Fitzgerald could also decide no crime was committed.
Wilson alleges that White House officials outed his wife, damaging her ability to work undercover, in order to discredit him for accusing the administration of twisting intelligence to justify the Iraq war in a New York Times opinion piece on July 6, 2003.
Legal sources said Rove could be vulnerable to a perjury charge for not initially telling the grand jury he talked to Time magazine reporter Matt Cooper about Plame.
Rove’s attorney, Robert Luskin, brushed aside speculation about Fitzgerald’s intentions, saying, “Rove has at all times strived to be as truthful as possible and voluntarily brought the Cooper conversation to Fitzgerald’s attention.”
Libby could be open to false statement and obstruction charges if his testimony contradicts that of New York Times reporter Judith Miller and if the prosecutor concludes a private letter Libby sent to Miller was intended to influence her grand jury testimony, lawyers and other sources involved in the case said.

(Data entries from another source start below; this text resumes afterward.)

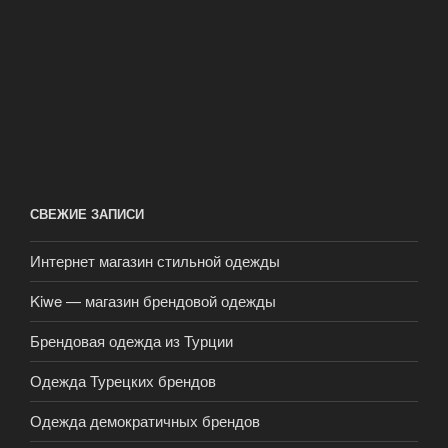
СВЕЖИЕ ЗАПИСИ
Интернет магазин стильной одежды
Kiwe — магазин брендовой одежды
Брендовая одежда из Турции
Одежда Турецких брендов
Одежда демократичных брендов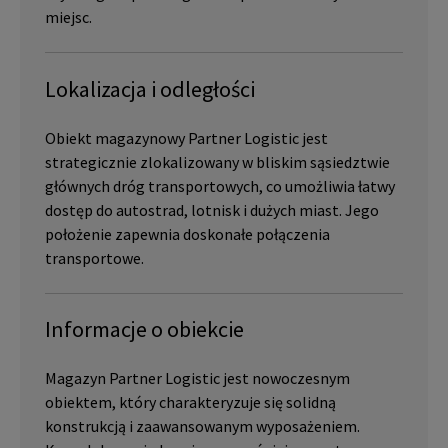
miejsc.
Lokalizacja i odległości
Obiekt magazynowy Partner Logistic jest
strategicznie zlokalizowany w bliskim sąsiedztwie
głównych dróg transportowych, co umożliwia łatwy
dostęp do autostrad, lotnisk i dużych miast. Jego
położenie zapewnia doskonałe połączenia
transportowe.
Informacje o obiekcie
Magazyn Partner Logistic jest nowoczesnym
obiektem, który charakteryzuje się solidną
konstrukcją i zaawansowanym wyposażeniem.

Miller’s lawyer sees ‘big case’
“Fitzgerald is putting together a big case, and he’s looking for little pieces of a puzzle,” Robert Bennett, Miller’s attorney, said on ABC’s “This Week.” Miller, who spent 85 days in jail before agreeing to testify, published an account of her grand jury testimony in Sunday’s New York Times.
“Much would depend upon what Mr. Libby said to the grand jury. If he said that he had not talked to Judy about these things or didn’t talk about the wife, then he’s got a problem,” Bennett said.
Libby discussed Wilson’s wife with Miller as many as three times before columnist Robert Novak publicly identified her as Valerie Plame, a CIA operative on weapons of mass destruction, Miller wrote in her account in the Times.
Miller disclosed Saturday that the notebook she used for an interview with Libby in July 2003 contained the name ”Valerie Flame,” a clear reference to Plame. But Miller told Fitzgerald she did not think Libby was the source of the name and that she could not recall who gave her that information, according to her account in the Times.
Bennett said it was not clear from Miller’s testimony whether or not Libby shared with her classified information.